Preparing the Environment

The following factors can affect Kafka performance:

  • Operating system settings

  • File system selection

  • Disk drive configuration

  • Java version

  • Ethernet bandwidth

Operating System Settings

Consider the following when configuring Kafka:

  • Kafka uses page cache memory as a buffer for active writers and readers, so after you specify JVM size (using -Xmx and -Xms Java options), leave the remaining RAM available to the operating system for page caching.

  • Kafka needs open file descriptors for files and network connections. You should set the file descriptor limit to at least 128000.

  • You can increase the maximum socket buffer size to enable high-performance data transfer.

File System Selection

Kafka uses regular Linux disk files for storage. We recommend using the EXT4 or XFS file system. Improvements to the XFS file system show improved performance characteristics for Kafka workloads without compromising stability.

[Caution]Caution
  • Do not use mounted shared drives or any network file systems with Kafka, due to the risk of index failures and (in the case of network file systems) issues related to the use of MemoryMapped files to store the offset index.

  • Encrypted file systems such as SafenetFS are not supported for Kafka. Index file corruption can occur.

Disk Drive Considerations

For throughput, we recommend dedicating multiple drives to Kafka data. More drives typically perform better with Kafka than fewer. Do not share these Kafka drives with any other application or use them for Kafka application logs.
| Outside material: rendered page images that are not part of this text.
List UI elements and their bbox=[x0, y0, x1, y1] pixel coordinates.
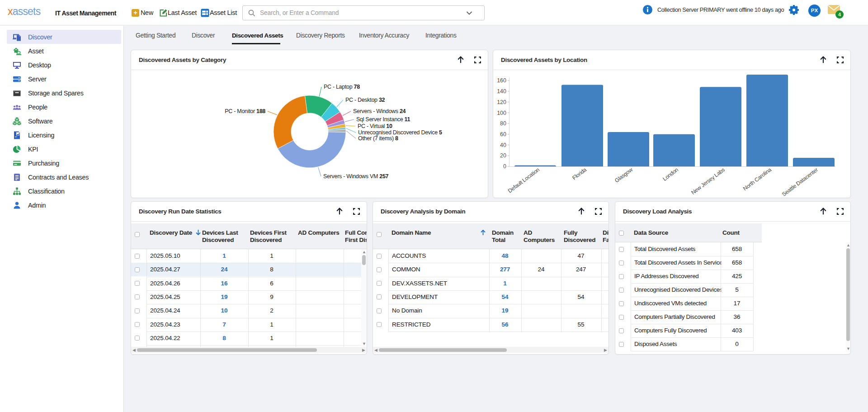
svg-text:100: 100 bbox=[497, 110, 506, 116]
svg-text:London: London bbox=[661, 166, 679, 182]
svg-text:Other (7 items) 8: Other (7 items) 8 bbox=[358, 135, 398, 142]
svg-text:Servers - Windows 24: Servers - Windows 24 bbox=[353, 108, 406, 114]
svg-text:140: 140 bbox=[497, 88, 506, 95]
svg-text:Default Location: Default Location bbox=[507, 166, 541, 194]
svg-text:60: 60 bbox=[500, 131, 506, 137]
svg-text:120: 120 bbox=[497, 99, 506, 105]
svg-text:0: 0 bbox=[503, 163, 506, 170]
svg-text:80: 80 bbox=[500, 120, 506, 127]
svg-text:PC - Desktop 32: PC - Desktop 32 bbox=[345, 97, 385, 103]
svg-text:Unrecognised Discovered Device: Unrecognised Discovered Device 5 bbox=[358, 129, 442, 136]
svg-text:Servers - Windows VM 257: Servers - Windows VM 257 bbox=[323, 173, 389, 180]
svg-text:PC - Laptop 78: PC - Laptop 78 bbox=[324, 84, 360, 90]
svg-text:160: 160 bbox=[497, 77, 506, 84]
svg-text:Seattle Datacenter: Seattle Datacenter bbox=[781, 166, 819, 198]
svg-text:Florida: Florida bbox=[571, 166, 588, 181]
svg-text:Sql Server Instance 11: Sql Server Instance 11 bbox=[356, 116, 410, 123]
svg-text:New Jersey Labs: New Jersey Labs bbox=[690, 166, 726, 196]
svg-text:North Carolina: North Carolina bbox=[742, 166, 773, 192]
svg-text:Glasgow: Glasgow bbox=[613, 166, 634, 184]
svg-text:PC - Monitor 188: PC - Monitor 188 bbox=[225, 108, 265, 114]
svg-text:20: 20 bbox=[500, 152, 506, 159]
svg-text:40: 40 bbox=[500, 142, 506, 148]
svg-text:PC - Virtual 10: PC - Virtual 10 bbox=[358, 123, 392, 129]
You can configure multiple drives by specifying a comma-separated list of directories for the log.dirs property in the server.properties file. Kafka uses a round-robin approach to assign partitions to directories specified in log.dirs; the default value is /tmp/kafka-logs.
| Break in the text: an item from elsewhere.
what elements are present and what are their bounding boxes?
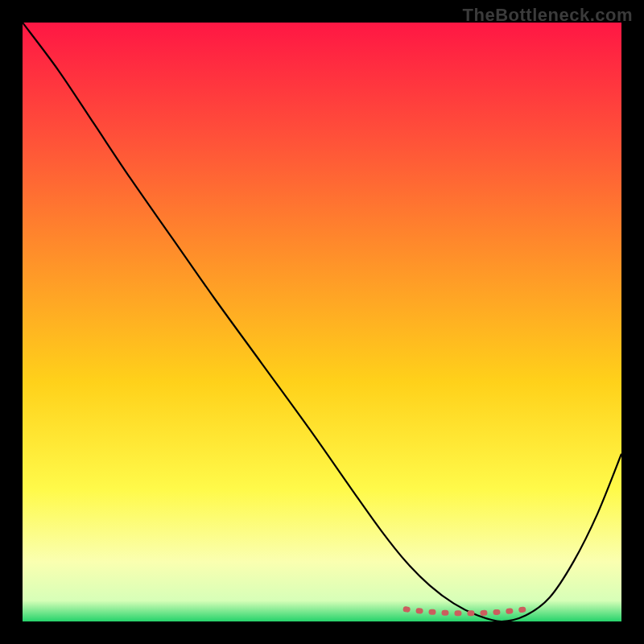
plot-background: [23, 23, 621, 621]
watermark-source: TheBottleneck.com: [463, 5, 633, 26]
chart-frame: TheBottleneck.com: [0, 0, 644, 644]
bottleneck-line-chart: [23, 23, 621, 621]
The num.io.threads property should be set to a value equal to or greater than the number of disks dedicated for Kafka. Recommendation: start by setting this property equal to the number of disks.

Depending on how you configure flush behavior (see "Log Flush Management"), a faster disk drive is beneficial if the log.flush.interval.messages property is set to flush the log file after every 100,000 messages (approximately).
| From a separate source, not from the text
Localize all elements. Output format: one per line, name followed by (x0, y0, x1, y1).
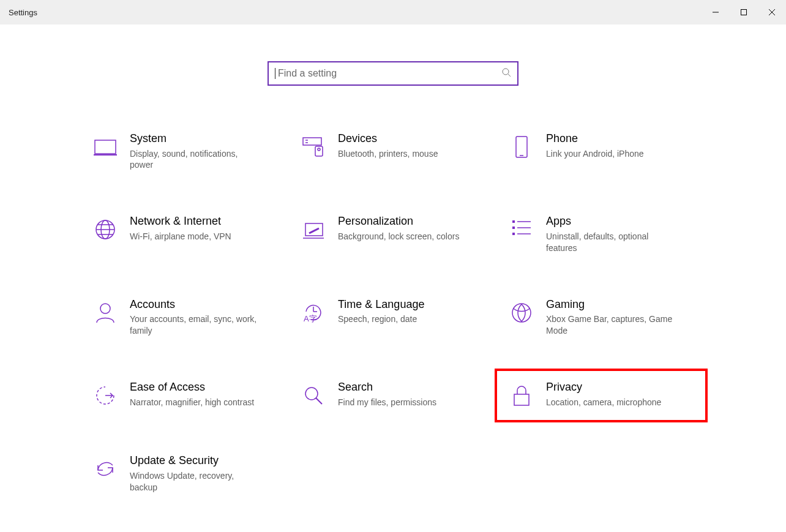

Kafka performs best when data access loads are balanced among partitions, leading to balanced loads across disk drives. In addition, data distribution across disks is important. If one disk becomes full and other disks have available space, this can cause performance issues. To avoid slowdowns or interruptions to Kafka services, you should create usage alerts that notify you when available disk space is low.

RAID can potentially improve load balancing among the disks, but RAID can cause performance bottleneck due to slower writes. In addition, it reduces available disk space. Although RAID can tolerate disk failures, rebuilding RAID array is I/O-intensive and effectively disables the server. Therefore, RAID does not provide substantial improvements in availability.

Java Version

With Apache Kafka on HDP 2.5, you should use the latest update for Java version 1.8 and make sure that G1 garbage collection support is enabled. (G1 support is enabled by default in recent versions of Java.) If you prefer to use Java 1.7, make sure that you use update u51 or later.

Here are several recommended settings for the JVM:

-Xmx6g 
-Xms6g 
-XX:MetaspaceSize=96m 
-XX:+UseG1GC
-XX:MaxGCPauseMillis=20 
-XX:InitiatingHeapOccupancyPercent=35 
-XX:G1HeapRegionSize=16M
-XX:MinMetaspaceFreeRatio=50 
-XX:MaxMetaspaceFreeRatio=80

To set JVM heap size for the Kafka broker, export KAFKA_HEAP_OPTS; for example:

export KAFKA_HEAP_OPTS="-Xmx2g -Xms2g"
./kafka-server-start.sh

Ethernet Bandwidth

Ethernet bandwidth can have an impact on Kafka performance; make sure it is sufficient for your throughput requirements.